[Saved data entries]
%%

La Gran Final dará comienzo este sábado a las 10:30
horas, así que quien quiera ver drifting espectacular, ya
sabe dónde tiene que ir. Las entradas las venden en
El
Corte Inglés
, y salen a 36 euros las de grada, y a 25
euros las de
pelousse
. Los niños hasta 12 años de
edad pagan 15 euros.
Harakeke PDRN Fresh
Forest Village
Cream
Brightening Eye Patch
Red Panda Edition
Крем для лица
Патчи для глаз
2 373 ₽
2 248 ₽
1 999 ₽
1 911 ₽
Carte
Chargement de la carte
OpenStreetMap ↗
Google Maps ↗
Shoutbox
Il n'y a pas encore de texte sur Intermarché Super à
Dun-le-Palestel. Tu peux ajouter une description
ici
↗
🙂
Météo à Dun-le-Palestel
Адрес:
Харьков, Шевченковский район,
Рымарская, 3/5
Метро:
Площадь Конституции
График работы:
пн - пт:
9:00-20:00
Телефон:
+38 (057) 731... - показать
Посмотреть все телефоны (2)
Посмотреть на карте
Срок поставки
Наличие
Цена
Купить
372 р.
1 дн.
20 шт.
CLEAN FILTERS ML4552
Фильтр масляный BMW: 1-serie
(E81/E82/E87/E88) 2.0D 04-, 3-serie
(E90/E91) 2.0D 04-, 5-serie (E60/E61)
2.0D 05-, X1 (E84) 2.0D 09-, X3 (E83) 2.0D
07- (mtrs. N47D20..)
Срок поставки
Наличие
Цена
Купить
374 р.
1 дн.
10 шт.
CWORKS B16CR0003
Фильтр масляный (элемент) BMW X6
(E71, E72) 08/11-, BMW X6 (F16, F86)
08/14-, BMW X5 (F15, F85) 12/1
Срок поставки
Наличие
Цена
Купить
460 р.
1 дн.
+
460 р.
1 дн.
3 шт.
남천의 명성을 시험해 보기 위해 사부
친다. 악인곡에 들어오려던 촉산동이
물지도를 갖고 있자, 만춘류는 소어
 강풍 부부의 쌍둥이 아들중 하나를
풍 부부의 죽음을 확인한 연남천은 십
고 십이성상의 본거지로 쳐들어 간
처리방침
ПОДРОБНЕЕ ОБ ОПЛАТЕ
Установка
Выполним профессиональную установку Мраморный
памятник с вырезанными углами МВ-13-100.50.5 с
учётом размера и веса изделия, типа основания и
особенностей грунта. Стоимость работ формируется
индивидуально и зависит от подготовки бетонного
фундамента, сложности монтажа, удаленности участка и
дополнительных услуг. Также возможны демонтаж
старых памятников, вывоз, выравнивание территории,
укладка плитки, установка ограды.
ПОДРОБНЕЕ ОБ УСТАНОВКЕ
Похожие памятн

%%
%%

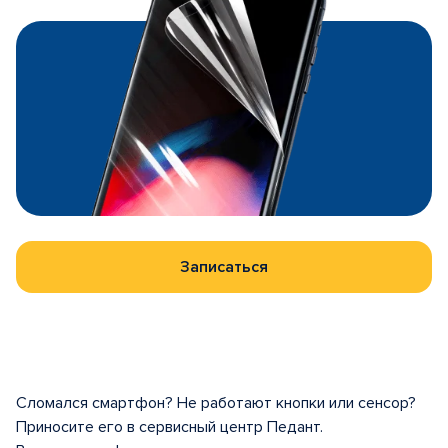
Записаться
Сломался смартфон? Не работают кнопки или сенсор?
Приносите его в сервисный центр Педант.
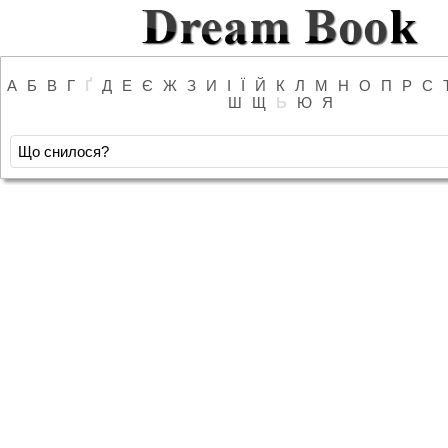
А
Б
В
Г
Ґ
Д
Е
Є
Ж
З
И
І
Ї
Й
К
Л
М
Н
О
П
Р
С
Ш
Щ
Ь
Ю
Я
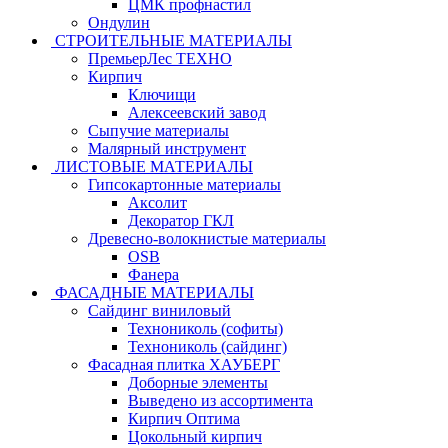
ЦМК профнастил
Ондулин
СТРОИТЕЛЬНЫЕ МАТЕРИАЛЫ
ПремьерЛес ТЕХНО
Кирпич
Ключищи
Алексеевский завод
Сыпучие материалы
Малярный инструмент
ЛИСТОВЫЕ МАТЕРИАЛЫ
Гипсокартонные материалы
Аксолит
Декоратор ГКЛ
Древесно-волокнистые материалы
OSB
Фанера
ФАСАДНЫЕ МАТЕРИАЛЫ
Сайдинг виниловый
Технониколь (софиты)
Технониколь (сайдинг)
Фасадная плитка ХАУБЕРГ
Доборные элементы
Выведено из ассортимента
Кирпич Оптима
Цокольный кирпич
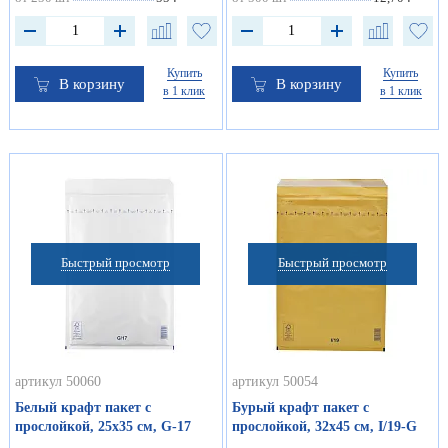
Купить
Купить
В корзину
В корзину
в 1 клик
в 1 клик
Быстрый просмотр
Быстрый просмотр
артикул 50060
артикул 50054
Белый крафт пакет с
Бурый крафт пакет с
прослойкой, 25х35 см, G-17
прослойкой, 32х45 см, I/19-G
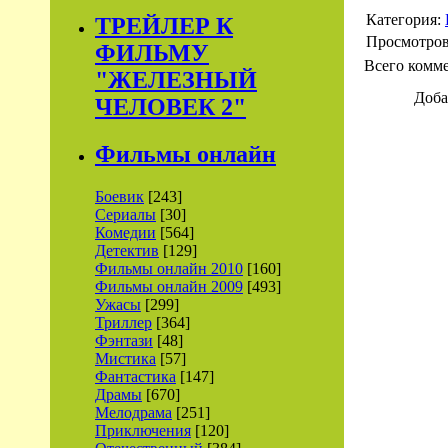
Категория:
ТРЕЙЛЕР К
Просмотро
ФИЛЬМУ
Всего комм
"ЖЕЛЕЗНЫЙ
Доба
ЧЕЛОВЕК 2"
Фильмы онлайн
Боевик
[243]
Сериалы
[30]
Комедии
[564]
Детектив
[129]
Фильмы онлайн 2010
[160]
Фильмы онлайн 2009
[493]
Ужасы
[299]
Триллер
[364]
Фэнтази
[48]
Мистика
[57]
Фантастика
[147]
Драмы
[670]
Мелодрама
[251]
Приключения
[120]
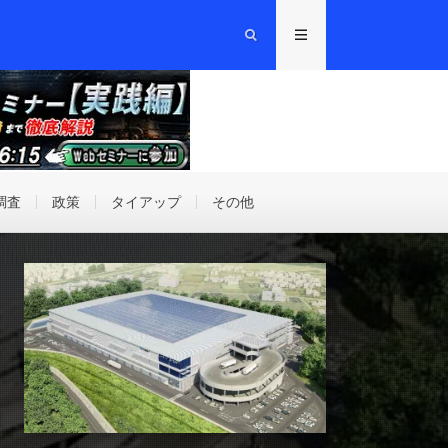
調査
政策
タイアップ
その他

%%
%%

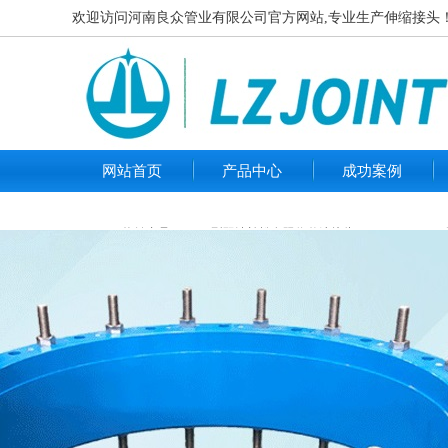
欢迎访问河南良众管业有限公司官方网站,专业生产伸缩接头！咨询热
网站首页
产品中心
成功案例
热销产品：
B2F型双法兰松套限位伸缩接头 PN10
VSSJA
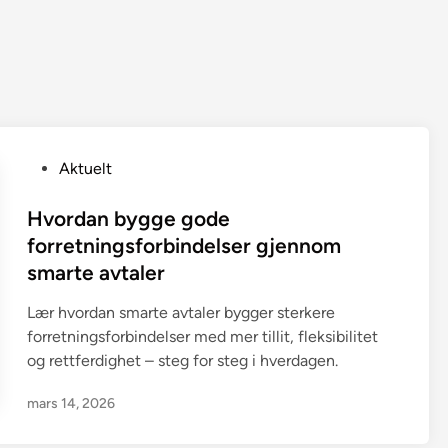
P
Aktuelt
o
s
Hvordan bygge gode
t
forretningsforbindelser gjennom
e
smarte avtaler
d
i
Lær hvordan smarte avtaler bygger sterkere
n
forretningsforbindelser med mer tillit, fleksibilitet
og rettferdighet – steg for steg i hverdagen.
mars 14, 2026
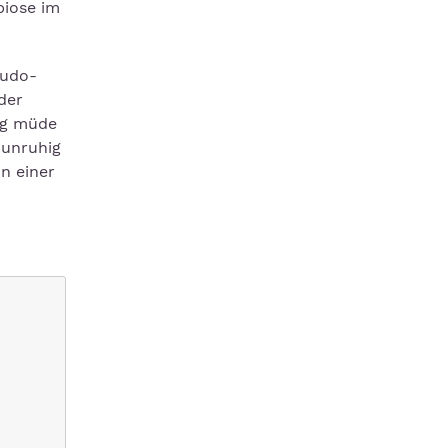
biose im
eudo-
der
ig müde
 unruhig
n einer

%%

# Work request
Output only an exact transcription of the lines above from the one with "La Gran Final" up to and including the one with "hasta 12 años de".

# Problem solution
La Gran Final dará comienzo este sábado a las 10:30
horas, así que quien quiera ver drifting espectacular, ya
sabe dónde tiene que ir. Las entradas las venden en
El
Corte Inglés
, y salen a 36 euros las de grada, y a 25
euros las de
pelousse
. Los niños hasta 12 años de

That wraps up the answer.